Introduction / Context:
This is a classic probability problem involving drawing balls from an urn without replacement. We are given the counts of white, black and red balls and asked to find the probability that all three balls drawn are white. Because the drawing is without replacement, the probabilities change after each draw, and we must either use combinations or sequential multiplication of conditional probabilities to find the answer.

Given Data / Assumptions:

White balls in the urn: 4.

Black balls: 6.

Red balls: 8.

Total balls = 4 + 6 + 8 = 18.

Three balls are drawn one after another without replacement.

We want the event that all three drawn balls are white.

Concept / Approach:
There are two standard approaches. One uses combinations to count the number of ways to choose three balls from the urn and then restrict to white balls. The other uses the multiplication rule for successive probabilities, taking into account that after each white ball is drawn, both the number of white balls and the total number of balls decrease. Both approaches should lead to the same probability.
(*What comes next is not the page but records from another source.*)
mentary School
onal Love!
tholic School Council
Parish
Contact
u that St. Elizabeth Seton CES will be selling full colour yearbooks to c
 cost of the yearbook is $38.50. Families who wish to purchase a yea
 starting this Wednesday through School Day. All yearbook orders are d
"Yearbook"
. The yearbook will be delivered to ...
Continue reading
Step-by-Step Solution (Combinational Method):
Step 1: Total number of ways to choose any 3 balls from 18 = 18C3.Step 2: Compute 18C3 = (18 * 17 * 16) / (3 * 2 * 1) = 4896 / 6 = 816.Step 3: Number of favourable ways: choose 3 balls from the 4 white balls = 4C3.Step 4: Compute 4C3 = 4.Step 5: Probability = favourable / total = 4 / 816.Step 6: Simplify 4 / 816 = 1 / 204.

Step-by-Step Solution (Sequential Probability):
Step 1: Probability first ball is white = 4 / 18.Step 2: After drawing one white ball, white balls remaining = 3 and total balls = 17. Probability second ball is white = 3 / 17.Step 3: After drawing two white balls, white balls remaining = 2 and total balls = 16. Probability third ball is white = 2 / 16.Step 4: Multiply: overall probability = (4 / 18) * (3 / 17) * (2 / 16) = (4 * 3 * 2) / (18 * 17 * 16).Step 5: Simplify numerator and denominator to confirm that this also equals 1 / 204.
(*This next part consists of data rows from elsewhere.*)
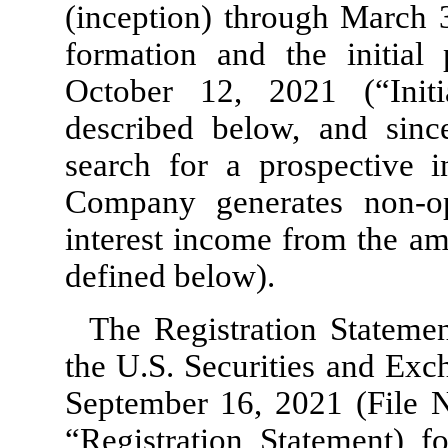
(inception) through March 
formation and the initial
October 12, 2021 (“Initi
described below, and since
search for a prospective i
Company generates non-o
interest income from the am
defined below).
The Registration Statemen
the U.S. Securities and Ex
September 16, 2021 (File 
“Registration Statement) fo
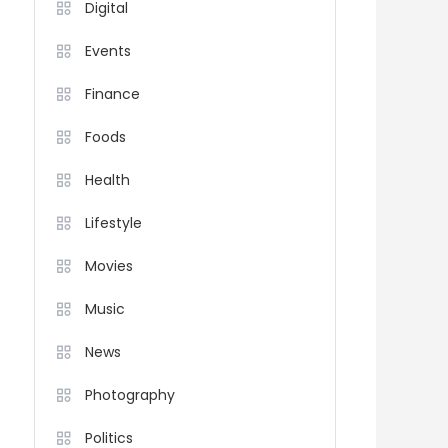
Digital
Events
Finance
Foods
Health
Lifestyle
Movies
Music
News
Photography
Politics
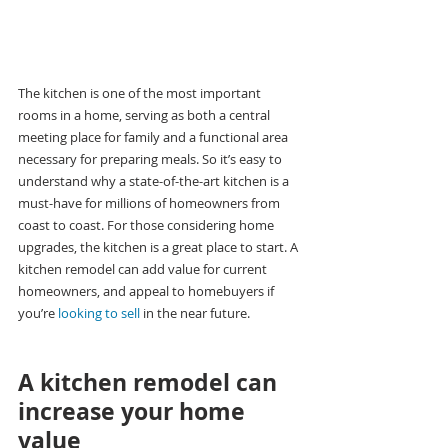
The kitchen is one of the most important 
rooms in a home, serving as both a central 
meeting place for family and a functional area 
necessary for preparing meals. So it’s easy to 
understand why a state-of-the-art kitchen is a 
must-have for millions of homeowners from 
coast to coast. For those considering home 
upgrades, the kitchen is a great place to start. A 
kitchen remodel can add value for current 
homeowners, and appeal to homebuyers if 
you’re 
looking to sell
 in the near future.
A kitchen remodel can 
increase your home 
value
Verification / Alternative check:
Reducing (4 * 3 * 2) / (18 * 17 * 16) step by step gives 24 / (4896). Dividing numerator and denominator by 24, we get 1 / 204, matching the combinational method. This confirms that both approaches are consistent and that the probability is correctly simplified.
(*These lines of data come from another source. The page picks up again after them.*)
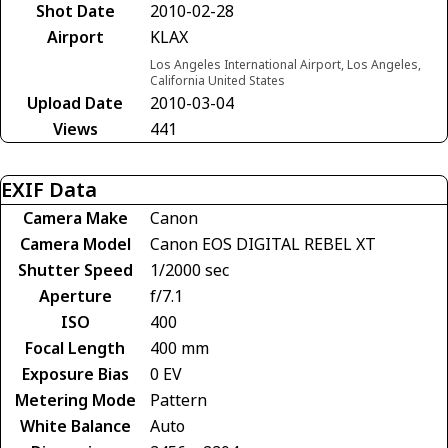
Shot Date
2010-02-28
Airport
KLAX
Los Angeles International Airport, Los Angeles,
California United States
Upload Date
2010-03-04
Views
441
EXIF Data
Camera Make
Canon
Camera Model
Canon EOS DIGITAL REBEL XT
Shutter Speed
1/2000 sec
Aperture
f/7.1
ISO
400
Focal Length
400 mm
Exposure Bias
0 EV
Metering Mode
Pattern
White Balance
Auto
Why Other Options Are Wrong:
5/204 and 13/204 are larger numerators but do not correspond to any meaningful count of favourable combinations. The fractions 3/68 and 1/68 have different denominators and would imply a completely different distribution of balls. Only 1/204 aligns with both the combination formula and the stepwise probability calculation.

Common Pitfalls:
Students sometimes forget that the draws are without replacement and treat each draw as 4/18, leading to (4/18)^3, which is incorrect. Others miscalculate 18C3 or 4C3, producing an incorrect denominator or numerator. Carefully distinguishing between with and without replacement and double-checking combination calculations are essential to avoid these mistakes.

Final Answer:
The probability that all three drawn balls are white is 1/204.